Two reasons for this dialogue-heavy strategy spring to mind: first, the actual crime was plotted out so intricately that there simply wasn’t time to fit in the character work and a more lively investigation, or second, it’s a deliberate stylistic statement. I’m hoping it’s the former, even though the latter would have some thematic resonance. Jessica Holder’s disappearance was originally Joan’s case, and there are a lot of shots of her poring over files, frustrated, while Sherlock scampers off to pursue a shinier lead. This plays to the central tension within Joan that Sherlock points out this episode – she’s committed to maintaining her type-A, socially dictated lifestyle even if it means suppressing her more adventurous, unconventional side. Yet, if the writers were looking to mirror this struggle in Sherlock and Joan’s investigative choices, wouldn’t it have been more effective to highlight the contrast through action?

Perhaps part of the reason this all felt flat was that I don’t necessarily believe Sherlock’s assertion about Joan. Joan has several unflattering qualities to match her laudatory ones: she’s compassionate but can frustrate easily, she’s open-minded but can also tend to believe the worst about people, she’s intelligent but can be complacent. It’s this complacency that I see Sherlock calling out, only he frames it as some Manichean battle between being ordinary and eccentric. Joan’s strength, however, has always been her ability to move between those two worlds. She can pick the lock to get into the brownstone then go home to her impeccably decorated yet realistically sized apartment. She can fight Kitty in the street and work on her investigation in a coffee shop like any upwardly mobile professional. I don’t buy that Joan has the burning desire to leave all that behind. Andrew – as understanding and perfect as we’ve seen him be – may not be Joan’s destiny, and the long-distance relationship may claim their affections for each other. Joan may even opt for a relationship structured in one of the more innovative and modern ways Sherlock suggests (monogamy is not always the answer). But to paint Joan’s relationship woes as indicative of some deeply suppressed desire to fly her freak flag is a stretch.

Odds and Ends

-Miss Hudson returns! I almost forgot how her sunny presence can add something new to any scene she’s in. More Miss H, please.

-Sherlock also has an irregular called The Nose, who is a distinguished British gentleman wearing an ascot, because of course he does.

-Perhaps the most insightful thing Sherlock’s ever said about himself, in this throwaway line: “I expect nothing, which is why I’m such an exceptional detective.”
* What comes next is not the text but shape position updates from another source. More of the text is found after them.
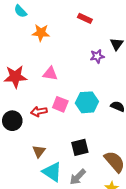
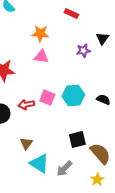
orange star: (41, 33) -> (40, 34), moved
pink triangle: (50, 74) -> (41, 57), moved
black square: (80, 147) -> (77, 140), moved

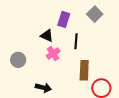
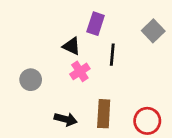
gray square: (95, 14) -> (153, 31), moved
brown rectangle: (84, 70) -> (104, 114), moved

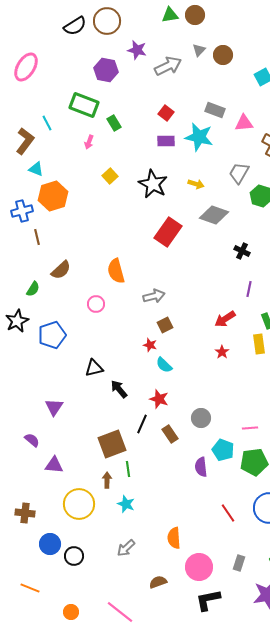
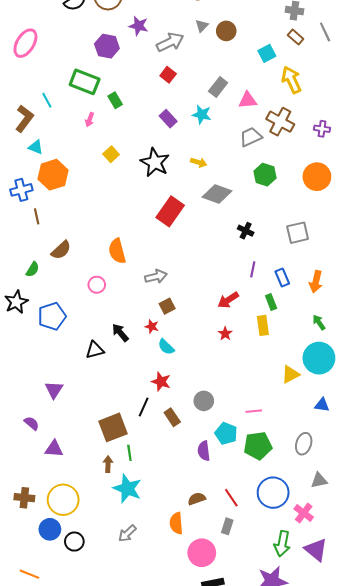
gray rectangle: (215, 110) -> (218, 87), turned -72
red square: (166, 113) -> (168, 75), moved
cyan star: (199, 137) -> (202, 114), size x0.7
purple rectangle: (166, 141) -> (168, 119), turned 48
gray trapezoid: (239, 173) -> (251, 137), moved, turned 35
black arrow: (119, 389) -> (120, 333), moved
yellow circle: (79, 504) -> (63, 500), moved
cyan star: (126, 504) -> (127, 489), size x1.6
gray rectangle: (239, 563) -> (227, 526), moved
brown semicircle: (158, 582) -> (197, 499), moved

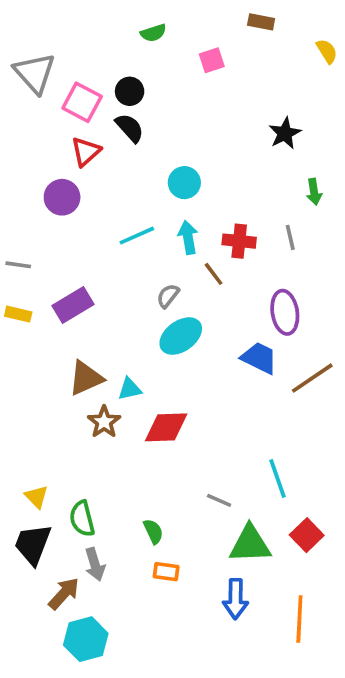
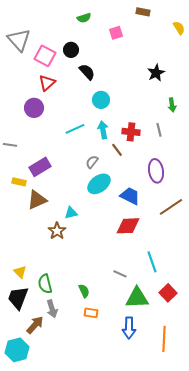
black semicircle: (130, 128) -> (87, 72), moved
yellow rectangle: (18, 314) -> (19, 182), moved
blue trapezoid: (259, 358) -> (130, 196), moved
brown triangle: (86, 378) -> (37, 200), moved
red diamond: (166, 427) -> (128, 226), moved
cyan hexagon: (86, 639) -> (17, 350), moved

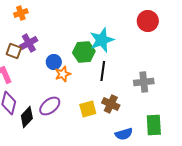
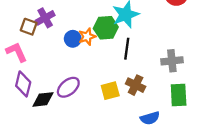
orange star: (63, 74) -> (87, 37), moved
black diamond: (27, 117) -> (43, 99), turned 40
green rectangle: (154, 125) -> (179, 95), moved

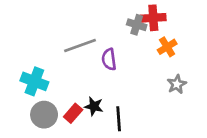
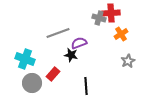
purple semicircle: (109, 59) -> (79, 43), turned 77
black star: (94, 106) -> (71, 55), moved
red rectangle: (73, 113) -> (53, 74), moved

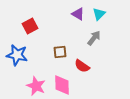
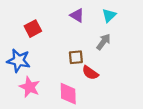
purple triangle: (78, 14) -> (77, 15), moved
brown square: (60, 52) -> (76, 57), moved
pink star: (36, 86) -> (30, 87), moved

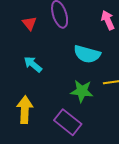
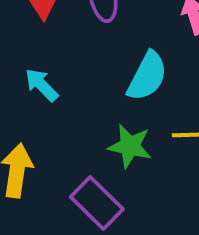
cyan semicircle: (87, 54) -> (147, 76), turned -84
-“It really is quite remarkable to me. All this time that we spend together and you remain a far more interesting person than you give yourself credit for.” Sherlock’s compassion shines through again, almost enough to make up for calling Joan a romantic terrorist akin to a baboon with inflamed genitals.

-Someone needs to chose Specious Pumpkin Case as the new name of their band.

-Kitty likes classical music because she used to be a talented clarinetist and also because she has father issues.